- Description of the task -
Your answer must be the records below, repeated exactly, with every picture left out.

(Extracted records)
>>>

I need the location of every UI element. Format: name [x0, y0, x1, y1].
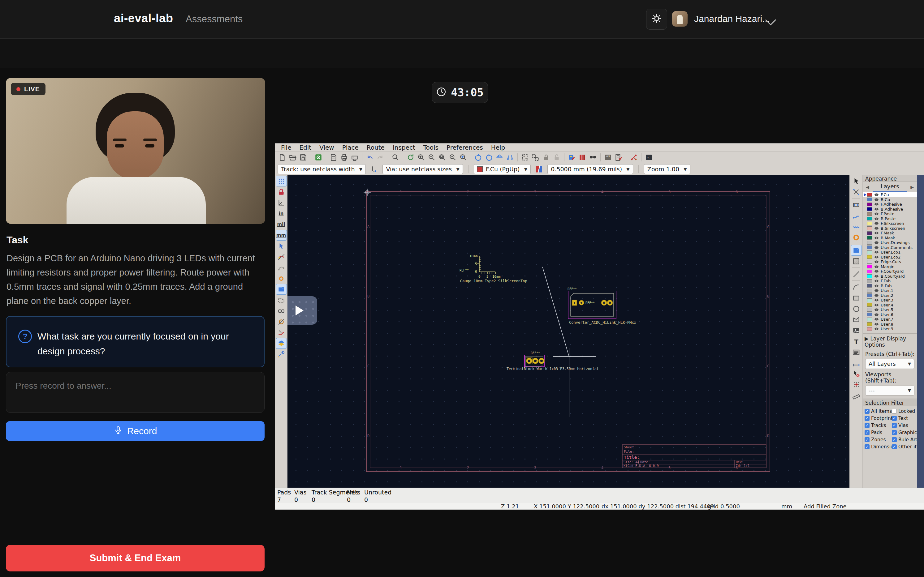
- layer-row-user-eco1[interactable]: User.Eco1: [863, 250, 917, 255]
- visibility-eye-icon[interactable]: [874, 246, 879, 249]
- lock-button[interactable]: [541, 152, 551, 162]
- flip-vertical-button[interactable]: [494, 152, 505, 162]
- layer-row-f-mask[interactable]: F.Mask: [863, 230, 917, 235]
- checkbox-icon[interactable]: ✓: [892, 430, 897, 435]
- filter-pads[interactable]: ✓Pads: [864, 430, 892, 435]
- layer-color-swatch[interactable]: [867, 255, 872, 259]
- layer-row-user-4[interactable]: User.4: [863, 303, 917, 308]
- via-size-select[interactable]: Via: use netclass sizes▼: [383, 164, 463, 174]
- layer-row-f-fab[interactable]: F.Fab: [863, 279, 917, 284]
- submit-end-exam-button[interactable]: Submit & End Exam: [6, 545, 265, 571]
- layer-row-f-courtyard[interactable]: F.Courtyard: [863, 269, 917, 274]
- add-dimension-button[interactable]: [851, 358, 861, 368]
- zoom-selection-button[interactable]: [458, 152, 468, 162]
- menu-preferences[interactable]: Preferences: [443, 144, 487, 151]
- grid-size-select[interactable]: 0.5000 mm (19.69 mils)▼: [548, 164, 633, 174]
- layer-row-b-mask[interactable]: B.Mask: [863, 235, 917, 240]
- visibility-eye-icon[interactable]: [874, 231, 879, 235]
- visibility-eye-icon[interactable]: [874, 265, 879, 268]
- zoom-out-button[interactable]: [426, 152, 437, 162]
- ratsnest-curved-button[interactable]: [276, 263, 286, 273]
- layer-row-b-cu[interactable]: B.Cu: [863, 197, 917, 202]
- layer-color-swatch[interactable]: [867, 226, 872, 230]
- visibility-eye-icon[interactable]: [874, 298, 879, 302]
- layer-color-swatch[interactable]: [867, 284, 872, 288]
- layer-row-f-cu[interactable]: F.Cu: [863, 192, 917, 197]
- layer-color-swatch[interactable]: [867, 236, 872, 240]
- unlock-button[interactable]: [551, 152, 562, 162]
- page-setup-button[interactable]: [328, 152, 339, 162]
- checkbox-icon[interactable]: ✓: [864, 444, 869, 449]
- cursor-shape-button[interactable]: [276, 241, 286, 251]
- menu-inspect[interactable]: Inspect: [389, 144, 419, 151]
- layer-color-swatch[interactable]: [867, 289, 872, 293]
- locked-items-button[interactable]: [276, 187, 286, 197]
- pcb-canvas[interactable]: 112233445566AABBCCDD 10mm 5 0: [288, 175, 850, 488]
- layer-row-b-silkscreen[interactable]: B.Silkscreen: [863, 226, 917, 231]
- layer-row-b-courtyard[interactable]: B.Courtyard: [863, 274, 917, 279]
- layer-color-swatch[interactable]: [867, 322, 872, 326]
- layer-row-user-7[interactable]: User.7: [863, 317, 917, 322]
- zoom-fit-objects-button[interactable]: [447, 152, 458, 162]
- panel-expand-tab[interactable]: [288, 296, 317, 325]
- layer-color-swatch[interactable]: [867, 250, 872, 254]
- layer-row-edge-cuts[interactable]: Edge.Cuts: [863, 259, 917, 264]
- layer-color-swatch[interactable]: [867, 274, 872, 278]
- print-button[interactable]: [339, 152, 349, 162]
- checkbox-icon[interactable]: ✓: [892, 416, 897, 421]
- layer-color-swatch[interactable]: [867, 260, 872, 264]
- layer-color-swatch[interactable]: [867, 270, 872, 273]
- scripting-console-button[interactable]: >_: [644, 152, 654, 162]
- visibility-eye-icon[interactable]: [874, 193, 879, 197]
- rotate-cw-button[interactable]: [484, 152, 494, 162]
- add-image-button[interactable]: [851, 325, 861, 335]
- checkbox-icon[interactable]: ✓: [864, 430, 869, 435]
- layer-row-f-adhesive[interactable]: F.Adhesive: [863, 202, 917, 207]
- layer-color-swatch[interactable]: [867, 207, 872, 211]
- visibility-eye-icon[interactable]: [874, 313, 879, 316]
- rotate-ccw-button[interactable]: [473, 152, 484, 162]
- layer-color-swatch[interactable]: [867, 279, 872, 283]
- group-button[interactable]: [520, 152, 530, 162]
- units-mil-button[interactable]: mil: [276, 219, 286, 229]
- visibility-eye-icon[interactable]: [874, 322, 879, 326]
- zoom-in-button[interactable]: [416, 152, 426, 162]
- ungroup-button[interactable]: [530, 152, 541, 162]
- layer-row-b-paste[interactable]: B.Paste: [863, 216, 917, 221]
- layer-color-swatch[interactable]: [867, 231, 872, 235]
- filter-vias[interactable]: ✓Vias: [892, 423, 917, 428]
- username-label[interactable]: Janardan Hazari...: [694, 14, 770, 24]
- visibility-eye-icon[interactable]: [874, 275, 879, 278]
- board-setup-button[interactable]: [313, 152, 324, 162]
- filter-zones[interactable]: ✓Zones: [864, 437, 892, 443]
- answer-textarea[interactable]: [6, 372, 265, 413]
- zoom-fit-button[interactable]: [437, 152, 447, 162]
- layer-row-f-paste[interactable]: F.Paste: [863, 211, 917, 216]
- visibility-eye-icon[interactable]: [874, 250, 879, 254]
- redo-button[interactable]: [375, 152, 386, 162]
- mirror-horizontal-button[interactable]: [505, 152, 515, 162]
- delete-tool-button[interactable]: [851, 369, 861, 379]
- visibility-eye-icon[interactable]: [874, 294, 879, 297]
- tab-layers[interactable]: Layers: [872, 182, 907, 192]
- visibility-eye-icon[interactable]: [874, 203, 879, 206]
- visibility-eye-icon[interactable]: [874, 222, 879, 225]
- menu-route[interactable]: Route: [363, 144, 389, 151]
- layer-color-swatch[interactable]: [867, 313, 872, 316]
- filter-footprints[interactable]: ✓Footprints: [864, 416, 892, 421]
- menu-tools[interactable]: Tools: [419, 144, 443, 151]
- local-ratsnest-button[interactable]: [851, 187, 861, 197]
- arrow-right-icon[interactable]: ▶: [910, 185, 914, 190]
- draw-arc-button[interactable]: [851, 282, 861, 292]
- visibility-eye-icon[interactable]: [874, 236, 879, 240]
- filter-dimensions[interactable]: ✓Dimensions: [864, 444, 892, 450]
- add-textbox-button[interactable]: [851, 347, 861, 357]
- layer-row-user-8[interactable]: User.8: [863, 322, 917, 327]
- nav-assessments-link[interactable]: Assessments: [186, 14, 242, 25]
- layers-manager-button[interactable]: [276, 338, 286, 348]
- add-text-button[interactable]: T: [851, 336, 861, 347]
- theme-toggle-button[interactable]: [646, 9, 667, 30]
- add-via-button[interactable]: [851, 232, 861, 242]
- units-inch-button[interactable]: in: [276, 208, 286, 219]
- footprint-library-button[interactable]: [577, 152, 588, 162]
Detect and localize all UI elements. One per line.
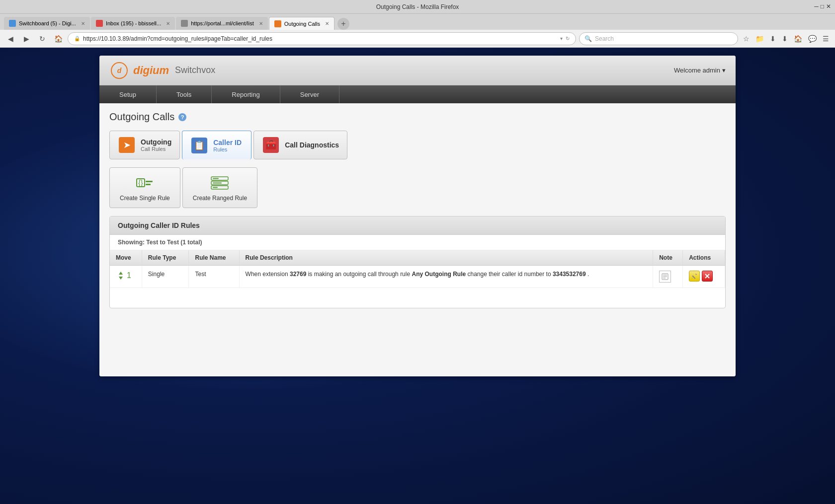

<<<

- Task answer -
I need the location of every UI element. Format: name [x0, y0, x1, y1].
- layer-row-user-eco1[interactable]: User.Eco1: [863, 250, 917, 255]
- visibility-eye-icon[interactable]: [874, 246, 879, 249]
- lock-button[interactable]: [541, 152, 551, 162]
- flip-vertical-button[interactable]: [494, 152, 505, 162]
- layer-row-f-mask[interactable]: F.Mask: [863, 230, 917, 235]
- checkbox-icon[interactable]: ✓: [892, 430, 897, 435]
- filter-pads[interactable]: ✓Pads: [864, 430, 892, 435]
- layer-color-swatch[interactable]: [867, 255, 872, 259]
- layer-row-user-4[interactable]: User.4: [863, 303, 917, 308]
- via-size-select[interactable]: Via: use netclass sizes▼: [383, 164, 463, 174]
- layer-row-f-fab[interactable]: F.Fab: [863, 279, 917, 284]
- submit-end-exam-button[interactable]: Submit & End Exam: [6, 545, 265, 571]
- layer-row-f-courtyard[interactable]: F.Courtyard: [863, 269, 917, 274]
- add-dimension-button[interactable]: [851, 358, 861, 368]
- zoom-selection-button[interactable]: [458, 152, 468, 162]
- menu-preferences[interactable]: Preferences: [443, 144, 487, 151]
- grid-size-select[interactable]: 0.5000 mm (19.69 mils)▼: [548, 164, 633, 174]
- layer-row-b-mask[interactable]: B.Mask: [863, 235, 917, 240]
- visibility-eye-icon[interactable]: [874, 231, 879, 235]
- visibility-eye-icon[interactable]: [874, 265, 879, 268]
- zoom-out-button[interactable]: [426, 152, 437, 162]
- ratsnest-curved-button[interactable]: [276, 263, 286, 273]
- layer-row-b-cu[interactable]: B.Cu: [863, 197, 917, 202]
- layer-color-swatch[interactable]: [867, 226, 872, 230]
- visibility-eye-icon[interactable]: [874, 298, 879, 302]
- layer-color-swatch[interactable]: [867, 284, 872, 288]
- layer-row-f-cu[interactable]: F.Cu: [863, 192, 917, 197]
- layer-color-swatch[interactable]: [867, 236, 872, 240]
- unlock-button[interactable]: [551, 152, 562, 162]
- page-setup-button[interactable]: [328, 152, 339, 162]
- checkbox-icon[interactable]: ✓: [864, 444, 869, 449]
- cursor-shape-button[interactable]: [276, 241, 286, 251]
- menu-inspect[interactable]: Inspect: [389, 144, 419, 151]
- layer-color-swatch[interactable]: [867, 289, 872, 293]
- locked-items-button[interactable]: [276, 187, 286, 197]
- pcb-canvas[interactable]: 112233445566AABBCCDD 10mm 5 0: [288, 175, 850, 488]
- layer-row-b-silkscreen[interactable]: B.Silkscreen: [863, 226, 917, 231]
- layer-row-b-courtyard[interactable]: B.Courtyard: [863, 274, 917, 279]
- layer-color-swatch[interactable]: [867, 322, 872, 326]
- layer-row-user-7[interactable]: User.7: [863, 317, 917, 322]
- zoom-fit-objects-button[interactable]: [447, 152, 458, 162]
- panel-expand-tab[interactable]: [288, 296, 317, 325]
- layer-color-swatch[interactable]: [867, 250, 872, 254]
- layer-row-edge-cuts[interactable]: Edge.Cuts: [863, 259, 917, 264]
- layer-color-swatch[interactable]: [867, 274, 872, 278]
- print-button[interactable]: [339, 152, 349, 162]
- checkbox-icon[interactable]: ✓: [892, 416, 897, 421]
- layer-color-swatch[interactable]: [867, 260, 872, 264]
- layer-color-swatch[interactable]: [867, 270, 872, 273]
- scripting-console-button[interactable]: >_: [644, 152, 654, 162]
- visibility-eye-icon[interactable]: [874, 193, 879, 197]
- rotate-cw-button[interactable]: [484, 152, 494, 162]
- add-image-button[interactable]: [851, 325, 861, 335]
- checkbox-icon[interactable]: ✓: [864, 430, 869, 435]
- layer-row-f-adhesive[interactable]: F.Adhesive: [863, 202, 917, 207]
- layer-color-swatch[interactable]: [867, 207, 872, 211]
- visibility-eye-icon[interactable]: [874, 313, 879, 316]
- rotate-ccw-button[interactable]: [473, 152, 484, 162]
- layer-color-swatch[interactable]: [867, 279, 872, 283]
- group-button[interactable]: [520, 152, 530, 162]
- units-mil-button[interactable]: mil: [276, 219, 286, 229]
- visibility-eye-icon[interactable]: [874, 322, 879, 326]
- zoom-in-button[interactable]: [416, 152, 426, 162]
- ungroup-button[interactable]: [530, 152, 541, 162]
- layer-row-b-paste[interactable]: B.Paste: [863, 216, 917, 221]
- layer-color-swatch[interactable]: [867, 231, 872, 235]
- filter-vias[interactable]: ✓Vias: [892, 423, 917, 428]
- username-label[interactable]: Janardan Hazari...: [694, 14, 770, 24]
- visibility-eye-icon[interactable]: [874, 275, 879, 278]
- board-setup-button[interactable]: [313, 152, 324, 162]
- filter-zones[interactable]: ✓Zones: [864, 437, 892, 443]
- answer-textarea[interactable]: [6, 372, 265, 413]
- zoom-fit-button[interactable]: [437, 152, 447, 162]
- layer-row-f-paste[interactable]: F.Paste: [863, 211, 917, 216]
- visibility-eye-icon[interactable]: [874, 250, 879, 254]
- redo-button[interactable]: [375, 152, 386, 162]
- mirror-horizontal-button[interactable]: [505, 152, 515, 162]
- delete-tool-button[interactable]: [851, 369, 861, 379]
- visibility-eye-icon[interactable]: [874, 294, 879, 297]
- tab-layers[interactable]: Layers: [872, 182, 907, 192]
- visibility-eye-icon[interactable]: [874, 203, 879, 206]
- visibility-eye-icon[interactable]: [874, 222, 879, 225]
- menu-route[interactable]: Route: [363, 144, 389, 151]
- layer-color-swatch[interactable]: [867, 313, 872, 316]
- filter-footprints[interactable]: ✓Footprints: [864, 416, 892, 421]
- menu-tools[interactable]: Tools: [419, 144, 443, 151]
- local-ratsnest-button[interactable]: [851, 187, 861, 197]
- arrow-right-icon[interactable]: ▶: [910, 185, 914, 190]
- draw-arc-button[interactable]: [851, 282, 861, 292]
- visibility-eye-icon[interactable]: [874, 236, 879, 240]
- filter-dimensions[interactable]: ✓Dimensions: [864, 444, 892, 450]
- add-textbox-button[interactable]: [851, 347, 861, 357]
- layer-row-user-8[interactable]: User.8: [863, 322, 917, 327]
- nav-assessments-link[interactable]: Assessments: [186, 14, 242, 25]
- layers-manager-button[interactable]: [276, 338, 286, 348]
- add-text-button[interactable]: T: [851, 336, 861, 347]
- theme-toggle-button[interactable]: [646, 9, 667, 30]
- add-via-button[interactable]: [851, 232, 861, 242]
- units-inch-button[interactable]: in: [276, 208, 286, 219]
- footprint-library-button[interactable]: [577, 152, 588, 162]
Detect and localize all UI elements. One per line.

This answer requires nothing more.